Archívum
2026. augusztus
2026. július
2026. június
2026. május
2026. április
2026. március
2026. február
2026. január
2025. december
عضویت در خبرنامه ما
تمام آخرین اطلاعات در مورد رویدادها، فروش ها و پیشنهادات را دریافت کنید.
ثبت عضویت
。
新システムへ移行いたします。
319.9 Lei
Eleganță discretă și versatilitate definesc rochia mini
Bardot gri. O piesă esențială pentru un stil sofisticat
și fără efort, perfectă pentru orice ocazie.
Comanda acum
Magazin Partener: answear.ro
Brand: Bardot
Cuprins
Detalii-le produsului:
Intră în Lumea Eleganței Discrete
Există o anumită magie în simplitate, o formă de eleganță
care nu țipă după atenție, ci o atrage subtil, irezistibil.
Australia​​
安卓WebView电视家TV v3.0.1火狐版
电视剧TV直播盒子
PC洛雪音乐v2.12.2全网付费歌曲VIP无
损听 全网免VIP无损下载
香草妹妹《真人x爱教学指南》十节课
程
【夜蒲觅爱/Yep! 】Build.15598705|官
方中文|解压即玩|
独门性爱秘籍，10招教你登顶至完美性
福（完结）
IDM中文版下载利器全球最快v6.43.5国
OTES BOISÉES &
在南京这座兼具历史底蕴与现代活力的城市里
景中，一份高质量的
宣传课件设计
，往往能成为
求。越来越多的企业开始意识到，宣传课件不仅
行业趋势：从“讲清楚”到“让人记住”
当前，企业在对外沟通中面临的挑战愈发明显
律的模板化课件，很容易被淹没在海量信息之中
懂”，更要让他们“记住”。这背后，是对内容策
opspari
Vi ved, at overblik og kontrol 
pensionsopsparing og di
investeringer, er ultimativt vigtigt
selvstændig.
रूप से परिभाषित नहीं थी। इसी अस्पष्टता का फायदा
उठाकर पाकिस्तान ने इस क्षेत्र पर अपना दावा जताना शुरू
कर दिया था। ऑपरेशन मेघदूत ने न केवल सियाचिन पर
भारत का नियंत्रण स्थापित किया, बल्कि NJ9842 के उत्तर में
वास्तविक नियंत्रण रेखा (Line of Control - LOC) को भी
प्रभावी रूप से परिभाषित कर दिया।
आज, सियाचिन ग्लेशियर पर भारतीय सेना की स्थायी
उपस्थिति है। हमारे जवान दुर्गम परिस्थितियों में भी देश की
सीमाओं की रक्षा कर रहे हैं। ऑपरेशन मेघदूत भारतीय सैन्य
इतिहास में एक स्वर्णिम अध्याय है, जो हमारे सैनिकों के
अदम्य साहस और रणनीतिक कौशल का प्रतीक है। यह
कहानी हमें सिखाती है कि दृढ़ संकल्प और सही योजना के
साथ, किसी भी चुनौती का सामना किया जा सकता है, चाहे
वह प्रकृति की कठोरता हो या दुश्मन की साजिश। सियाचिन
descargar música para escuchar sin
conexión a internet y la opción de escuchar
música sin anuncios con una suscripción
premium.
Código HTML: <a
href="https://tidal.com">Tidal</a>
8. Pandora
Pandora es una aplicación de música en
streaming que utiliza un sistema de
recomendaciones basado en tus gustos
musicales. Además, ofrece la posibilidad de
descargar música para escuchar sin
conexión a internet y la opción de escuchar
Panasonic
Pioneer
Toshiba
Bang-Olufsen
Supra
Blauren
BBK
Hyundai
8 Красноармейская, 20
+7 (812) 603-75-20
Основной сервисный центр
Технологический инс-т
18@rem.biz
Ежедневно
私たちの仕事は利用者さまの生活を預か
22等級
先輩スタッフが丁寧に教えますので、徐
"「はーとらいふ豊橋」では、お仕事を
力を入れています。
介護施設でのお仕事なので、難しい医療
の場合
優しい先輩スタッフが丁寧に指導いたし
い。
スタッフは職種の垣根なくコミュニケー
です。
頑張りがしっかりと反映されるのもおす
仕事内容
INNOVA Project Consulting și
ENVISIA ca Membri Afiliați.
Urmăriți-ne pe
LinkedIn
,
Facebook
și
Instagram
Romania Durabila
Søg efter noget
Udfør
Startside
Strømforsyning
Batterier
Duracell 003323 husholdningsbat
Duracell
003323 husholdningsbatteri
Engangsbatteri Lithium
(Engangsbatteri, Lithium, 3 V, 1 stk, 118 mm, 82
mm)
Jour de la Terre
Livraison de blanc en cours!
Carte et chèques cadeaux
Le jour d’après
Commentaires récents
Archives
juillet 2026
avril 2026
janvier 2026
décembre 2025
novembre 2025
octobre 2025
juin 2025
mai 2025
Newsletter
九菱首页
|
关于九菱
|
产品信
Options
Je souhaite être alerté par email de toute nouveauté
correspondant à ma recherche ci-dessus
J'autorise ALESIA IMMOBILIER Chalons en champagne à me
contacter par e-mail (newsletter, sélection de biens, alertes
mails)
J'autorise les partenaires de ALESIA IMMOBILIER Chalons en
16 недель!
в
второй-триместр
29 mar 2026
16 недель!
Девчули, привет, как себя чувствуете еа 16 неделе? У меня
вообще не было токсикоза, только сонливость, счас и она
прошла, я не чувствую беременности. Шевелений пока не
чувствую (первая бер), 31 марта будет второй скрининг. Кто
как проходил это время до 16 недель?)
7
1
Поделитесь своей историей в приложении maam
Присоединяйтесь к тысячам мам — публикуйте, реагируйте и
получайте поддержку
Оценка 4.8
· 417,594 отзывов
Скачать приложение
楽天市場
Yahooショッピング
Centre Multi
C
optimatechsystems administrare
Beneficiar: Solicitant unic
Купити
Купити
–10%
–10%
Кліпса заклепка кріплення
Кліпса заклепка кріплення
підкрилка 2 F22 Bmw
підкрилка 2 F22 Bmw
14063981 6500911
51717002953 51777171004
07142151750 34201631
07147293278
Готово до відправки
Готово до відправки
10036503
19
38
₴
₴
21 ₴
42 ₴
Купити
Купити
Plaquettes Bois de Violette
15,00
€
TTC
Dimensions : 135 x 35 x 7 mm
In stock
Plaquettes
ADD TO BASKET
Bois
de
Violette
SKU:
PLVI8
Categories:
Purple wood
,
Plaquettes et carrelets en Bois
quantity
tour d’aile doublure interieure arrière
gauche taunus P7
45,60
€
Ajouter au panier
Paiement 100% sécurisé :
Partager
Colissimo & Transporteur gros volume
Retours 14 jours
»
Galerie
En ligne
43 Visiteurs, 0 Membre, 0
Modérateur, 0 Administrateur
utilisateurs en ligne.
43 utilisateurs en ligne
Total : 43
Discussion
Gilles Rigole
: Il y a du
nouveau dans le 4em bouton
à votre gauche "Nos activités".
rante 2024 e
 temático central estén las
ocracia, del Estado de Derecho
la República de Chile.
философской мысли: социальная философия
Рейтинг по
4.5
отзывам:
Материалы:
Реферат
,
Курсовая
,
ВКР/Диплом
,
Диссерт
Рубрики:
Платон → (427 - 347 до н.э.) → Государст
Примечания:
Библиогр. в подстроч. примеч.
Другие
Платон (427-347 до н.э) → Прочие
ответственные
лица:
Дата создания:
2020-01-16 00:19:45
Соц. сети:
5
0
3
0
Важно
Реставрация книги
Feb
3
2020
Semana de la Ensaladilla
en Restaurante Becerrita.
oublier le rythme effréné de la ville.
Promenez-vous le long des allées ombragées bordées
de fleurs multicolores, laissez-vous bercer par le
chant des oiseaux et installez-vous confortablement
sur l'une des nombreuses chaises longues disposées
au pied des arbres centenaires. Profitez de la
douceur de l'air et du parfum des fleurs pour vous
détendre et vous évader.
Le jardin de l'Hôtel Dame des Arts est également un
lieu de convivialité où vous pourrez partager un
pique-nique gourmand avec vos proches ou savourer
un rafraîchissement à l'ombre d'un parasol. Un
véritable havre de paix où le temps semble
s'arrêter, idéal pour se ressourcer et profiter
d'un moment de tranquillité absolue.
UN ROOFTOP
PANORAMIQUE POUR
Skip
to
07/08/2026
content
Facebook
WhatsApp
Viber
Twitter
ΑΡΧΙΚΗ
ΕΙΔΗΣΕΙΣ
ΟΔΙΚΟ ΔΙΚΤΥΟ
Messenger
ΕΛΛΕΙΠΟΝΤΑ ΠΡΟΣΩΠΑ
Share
┄┄┄┄┄┄┄┄┄┄
#### What you have to do:
From the material above, copy exactly the lines between the line holding "تمام آخرین اطلاعات" and the line holding "Comanda acum", inclusive, and only those.

#### Written reply:
تمام آخرین اطلاعات در مورد رویدادها، فروش ها و پیشنهادات را دریافت کنید.
ثبت عضویت
。
新システムへ移行いたします。
319.9 Lei
Eleganță discretă și versatilitate definesc rochia mini
Bardot gri. O piesă esențială pentru un stil sofisticat
și fără efort, perfectă pentru orice ocazie.
Comanda acum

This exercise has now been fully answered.